■ Exercise goal:
Starting at the line that contains "How We Test", print every remaining line of the entries, unchanged, and output nothing more.

(Saved data entries)
----
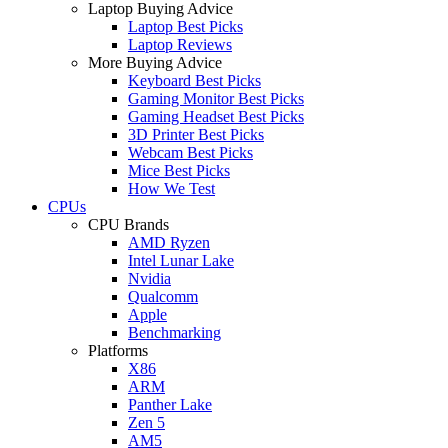
Laptop Buying Advice
Laptop Best Picks
Laptop Reviews
More Buying Advice
Keyboard Best Picks
Gaming Monitor Best Picks
Gaming Headset Best Picks
3D Printer Best Picks
Webcam Best Picks
Mice Best Picks
How We Test
CPUs
CPU Brands
AMD Ryzen
Intel Lunar Lake
Nvidia
Qualcomm
Apple
Benchmarking
Platforms
X86
ARM
Panther Lake
Zen 5
AM5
----
■ Response for this exercise:
How We Test
CPUs
CPU Brands
AMD Ryzen
Intel Lunar Lake
Nvidia
Qualcomm
Apple
Benchmarking
Platforms
X86
ARM
Panther Lake
Zen 5
AM5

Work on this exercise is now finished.